#### GIVEN DATA

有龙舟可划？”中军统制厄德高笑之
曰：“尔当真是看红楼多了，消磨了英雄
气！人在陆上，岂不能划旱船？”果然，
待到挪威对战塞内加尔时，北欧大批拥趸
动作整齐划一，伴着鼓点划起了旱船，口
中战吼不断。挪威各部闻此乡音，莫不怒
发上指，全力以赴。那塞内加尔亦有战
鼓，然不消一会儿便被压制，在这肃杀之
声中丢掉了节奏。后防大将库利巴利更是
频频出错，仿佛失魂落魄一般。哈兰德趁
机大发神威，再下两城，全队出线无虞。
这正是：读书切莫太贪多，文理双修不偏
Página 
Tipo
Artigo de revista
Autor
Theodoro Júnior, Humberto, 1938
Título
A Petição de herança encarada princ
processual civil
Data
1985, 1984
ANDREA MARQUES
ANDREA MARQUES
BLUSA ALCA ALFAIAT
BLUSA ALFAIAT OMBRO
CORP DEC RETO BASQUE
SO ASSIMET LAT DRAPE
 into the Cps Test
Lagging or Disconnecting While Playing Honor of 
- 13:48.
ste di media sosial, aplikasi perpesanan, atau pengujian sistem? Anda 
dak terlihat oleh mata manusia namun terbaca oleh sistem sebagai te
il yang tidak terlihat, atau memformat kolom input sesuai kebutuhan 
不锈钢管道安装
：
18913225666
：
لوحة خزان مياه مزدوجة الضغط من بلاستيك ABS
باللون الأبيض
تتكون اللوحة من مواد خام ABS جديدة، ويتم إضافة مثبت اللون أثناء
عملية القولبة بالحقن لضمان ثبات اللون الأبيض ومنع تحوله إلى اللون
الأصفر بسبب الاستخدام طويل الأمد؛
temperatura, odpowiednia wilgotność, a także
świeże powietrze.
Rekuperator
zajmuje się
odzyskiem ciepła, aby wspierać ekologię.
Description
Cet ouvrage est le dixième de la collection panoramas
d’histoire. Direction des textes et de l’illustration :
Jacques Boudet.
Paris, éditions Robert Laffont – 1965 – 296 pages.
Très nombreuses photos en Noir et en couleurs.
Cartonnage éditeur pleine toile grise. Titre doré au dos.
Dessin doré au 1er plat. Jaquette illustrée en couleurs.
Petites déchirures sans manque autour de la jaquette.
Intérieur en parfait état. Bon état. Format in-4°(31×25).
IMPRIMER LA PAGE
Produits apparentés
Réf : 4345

==

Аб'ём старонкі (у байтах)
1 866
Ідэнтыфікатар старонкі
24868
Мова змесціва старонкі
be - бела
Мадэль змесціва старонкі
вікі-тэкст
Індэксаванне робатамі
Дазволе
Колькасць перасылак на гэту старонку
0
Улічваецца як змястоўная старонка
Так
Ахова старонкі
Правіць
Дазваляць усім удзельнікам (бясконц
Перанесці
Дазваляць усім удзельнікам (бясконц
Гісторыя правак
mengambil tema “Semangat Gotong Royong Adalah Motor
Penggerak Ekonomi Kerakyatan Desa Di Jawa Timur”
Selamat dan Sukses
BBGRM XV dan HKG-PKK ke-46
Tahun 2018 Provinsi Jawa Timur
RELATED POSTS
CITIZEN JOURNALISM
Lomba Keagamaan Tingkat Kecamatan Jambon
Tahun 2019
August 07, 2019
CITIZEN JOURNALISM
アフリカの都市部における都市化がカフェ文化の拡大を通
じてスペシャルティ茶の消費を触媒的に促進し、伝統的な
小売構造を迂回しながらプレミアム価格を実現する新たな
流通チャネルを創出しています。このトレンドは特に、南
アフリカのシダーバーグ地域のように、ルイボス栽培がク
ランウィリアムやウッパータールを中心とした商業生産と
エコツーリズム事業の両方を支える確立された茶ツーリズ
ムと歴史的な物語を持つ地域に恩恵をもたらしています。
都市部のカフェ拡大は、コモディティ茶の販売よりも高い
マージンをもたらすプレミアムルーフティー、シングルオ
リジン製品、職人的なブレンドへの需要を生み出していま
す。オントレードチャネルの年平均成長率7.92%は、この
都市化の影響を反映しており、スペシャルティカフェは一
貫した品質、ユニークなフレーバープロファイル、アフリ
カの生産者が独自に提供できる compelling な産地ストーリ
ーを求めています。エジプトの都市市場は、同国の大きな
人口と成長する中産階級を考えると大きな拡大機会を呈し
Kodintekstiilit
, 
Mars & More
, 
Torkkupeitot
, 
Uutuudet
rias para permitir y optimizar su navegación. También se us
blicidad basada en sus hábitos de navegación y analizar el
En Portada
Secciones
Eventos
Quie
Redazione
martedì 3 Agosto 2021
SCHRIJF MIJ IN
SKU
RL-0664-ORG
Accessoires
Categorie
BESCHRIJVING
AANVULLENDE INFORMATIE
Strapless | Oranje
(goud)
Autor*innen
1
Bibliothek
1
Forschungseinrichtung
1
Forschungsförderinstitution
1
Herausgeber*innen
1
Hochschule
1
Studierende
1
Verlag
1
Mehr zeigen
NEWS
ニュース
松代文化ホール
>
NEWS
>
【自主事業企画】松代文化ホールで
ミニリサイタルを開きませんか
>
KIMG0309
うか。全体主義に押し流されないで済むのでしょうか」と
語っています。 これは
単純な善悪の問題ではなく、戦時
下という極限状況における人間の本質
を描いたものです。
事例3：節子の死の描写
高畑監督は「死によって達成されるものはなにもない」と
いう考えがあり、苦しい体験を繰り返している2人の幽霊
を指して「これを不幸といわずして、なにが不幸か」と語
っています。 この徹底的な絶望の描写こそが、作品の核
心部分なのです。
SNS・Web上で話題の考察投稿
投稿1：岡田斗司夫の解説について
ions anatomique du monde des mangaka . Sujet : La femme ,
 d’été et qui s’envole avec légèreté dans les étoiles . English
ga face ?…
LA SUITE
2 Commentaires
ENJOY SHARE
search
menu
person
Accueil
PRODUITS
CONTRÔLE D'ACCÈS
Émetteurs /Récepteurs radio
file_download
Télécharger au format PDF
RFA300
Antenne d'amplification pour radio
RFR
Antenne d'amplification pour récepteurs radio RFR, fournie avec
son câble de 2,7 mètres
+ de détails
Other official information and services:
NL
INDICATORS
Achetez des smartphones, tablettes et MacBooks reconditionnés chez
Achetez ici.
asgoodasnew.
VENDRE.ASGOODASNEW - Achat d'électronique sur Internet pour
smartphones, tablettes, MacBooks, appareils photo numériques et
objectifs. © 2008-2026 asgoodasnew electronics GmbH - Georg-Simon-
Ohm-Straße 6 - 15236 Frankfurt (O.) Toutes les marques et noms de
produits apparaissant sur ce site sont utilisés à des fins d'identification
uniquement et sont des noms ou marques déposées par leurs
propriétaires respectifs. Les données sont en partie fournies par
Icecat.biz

...

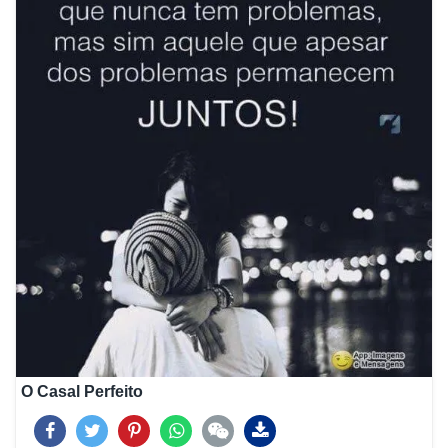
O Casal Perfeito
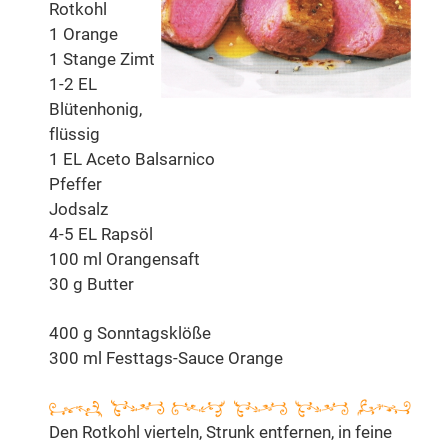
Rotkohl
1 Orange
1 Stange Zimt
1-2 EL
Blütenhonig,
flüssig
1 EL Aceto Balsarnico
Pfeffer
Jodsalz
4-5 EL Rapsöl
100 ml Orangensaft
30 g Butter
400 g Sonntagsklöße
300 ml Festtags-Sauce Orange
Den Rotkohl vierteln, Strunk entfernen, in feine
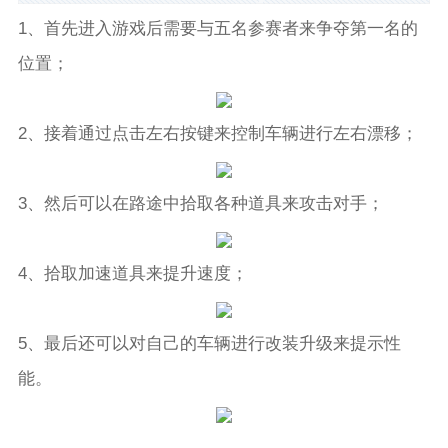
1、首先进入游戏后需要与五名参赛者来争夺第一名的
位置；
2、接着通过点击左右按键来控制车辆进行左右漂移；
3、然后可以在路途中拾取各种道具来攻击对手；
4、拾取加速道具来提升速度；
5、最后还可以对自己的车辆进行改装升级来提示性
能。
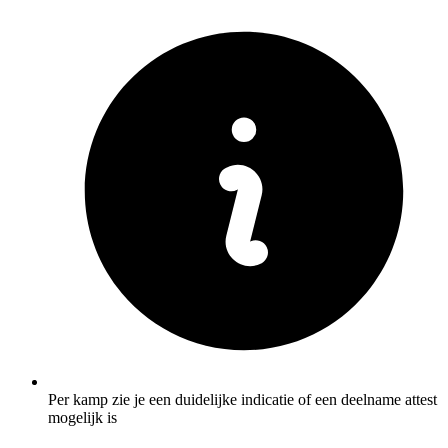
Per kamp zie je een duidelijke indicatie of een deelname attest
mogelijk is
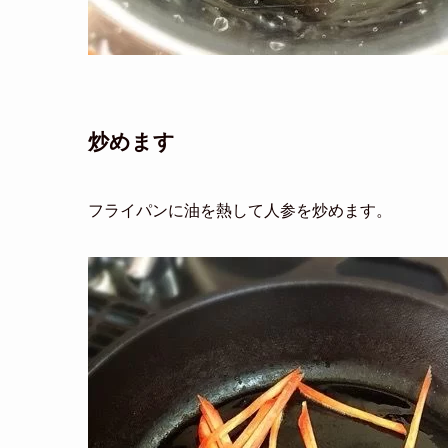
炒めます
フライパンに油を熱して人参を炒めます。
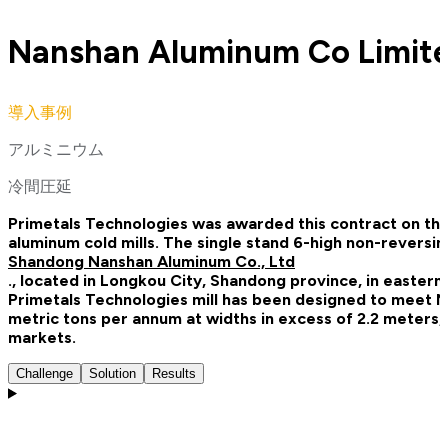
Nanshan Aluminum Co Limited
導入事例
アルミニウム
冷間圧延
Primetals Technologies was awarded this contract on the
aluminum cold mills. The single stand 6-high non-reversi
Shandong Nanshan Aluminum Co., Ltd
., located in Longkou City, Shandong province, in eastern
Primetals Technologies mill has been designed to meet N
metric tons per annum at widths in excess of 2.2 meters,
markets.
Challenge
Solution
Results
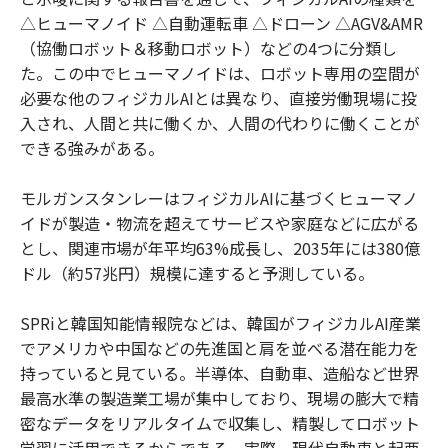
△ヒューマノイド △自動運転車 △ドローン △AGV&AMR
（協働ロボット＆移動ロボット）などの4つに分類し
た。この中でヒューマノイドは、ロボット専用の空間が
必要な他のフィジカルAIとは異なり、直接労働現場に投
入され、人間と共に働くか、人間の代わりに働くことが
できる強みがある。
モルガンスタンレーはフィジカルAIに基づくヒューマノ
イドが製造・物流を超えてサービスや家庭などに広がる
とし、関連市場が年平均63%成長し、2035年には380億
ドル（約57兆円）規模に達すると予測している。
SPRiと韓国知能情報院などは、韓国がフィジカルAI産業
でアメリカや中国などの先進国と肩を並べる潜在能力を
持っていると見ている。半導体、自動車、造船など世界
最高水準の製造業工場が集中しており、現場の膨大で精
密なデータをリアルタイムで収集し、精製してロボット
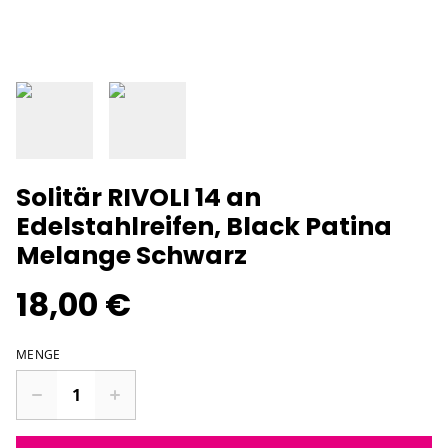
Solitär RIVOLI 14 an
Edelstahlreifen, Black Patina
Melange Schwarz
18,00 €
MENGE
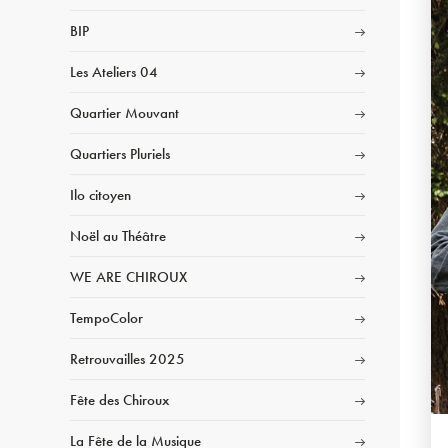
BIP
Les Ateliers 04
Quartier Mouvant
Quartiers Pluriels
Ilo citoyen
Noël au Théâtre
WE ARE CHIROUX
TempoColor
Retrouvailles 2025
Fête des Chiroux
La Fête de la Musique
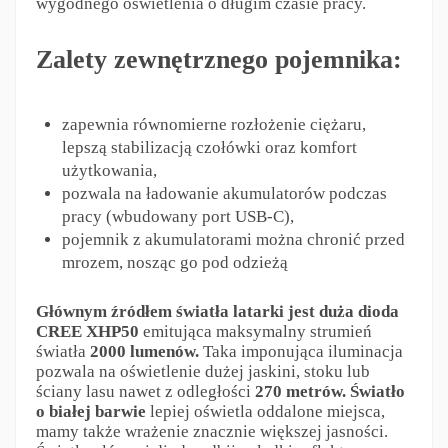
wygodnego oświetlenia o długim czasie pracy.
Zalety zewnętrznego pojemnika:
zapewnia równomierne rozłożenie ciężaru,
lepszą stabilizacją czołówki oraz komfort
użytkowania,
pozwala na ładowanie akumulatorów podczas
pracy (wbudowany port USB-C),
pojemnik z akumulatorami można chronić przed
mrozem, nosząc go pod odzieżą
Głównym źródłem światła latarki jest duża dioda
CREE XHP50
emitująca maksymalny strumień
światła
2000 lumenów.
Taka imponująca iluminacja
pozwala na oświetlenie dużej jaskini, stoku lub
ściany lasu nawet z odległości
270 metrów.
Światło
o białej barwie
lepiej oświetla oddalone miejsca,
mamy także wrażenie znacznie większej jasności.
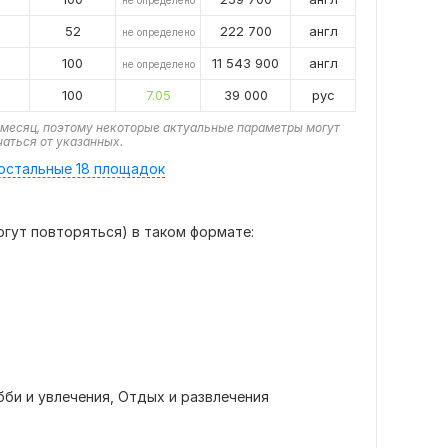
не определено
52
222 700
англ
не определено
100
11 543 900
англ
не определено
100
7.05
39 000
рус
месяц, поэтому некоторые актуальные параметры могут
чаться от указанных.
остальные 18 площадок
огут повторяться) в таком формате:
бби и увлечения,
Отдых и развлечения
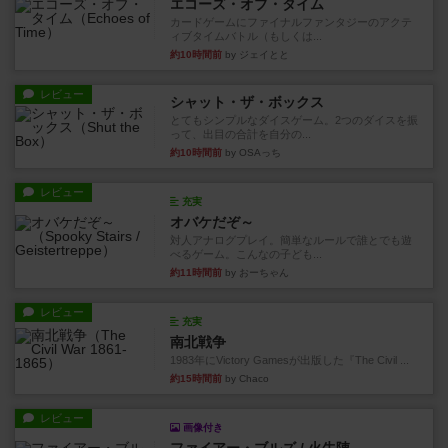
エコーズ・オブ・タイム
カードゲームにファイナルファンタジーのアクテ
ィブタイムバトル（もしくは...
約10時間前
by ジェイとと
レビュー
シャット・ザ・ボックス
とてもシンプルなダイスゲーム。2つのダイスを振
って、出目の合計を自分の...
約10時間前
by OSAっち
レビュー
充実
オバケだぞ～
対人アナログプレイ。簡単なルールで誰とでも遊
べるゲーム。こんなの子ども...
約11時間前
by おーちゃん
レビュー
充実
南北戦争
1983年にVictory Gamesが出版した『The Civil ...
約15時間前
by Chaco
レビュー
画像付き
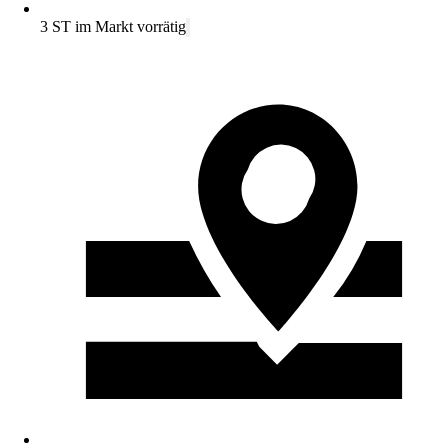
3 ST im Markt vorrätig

#### INSTRUCTIONS FOR THE TASK
Where a line of the records has the string "Fête", copy that line.

#### TASK SOLUTION
Fête des Chiroux
La Fête de la Musique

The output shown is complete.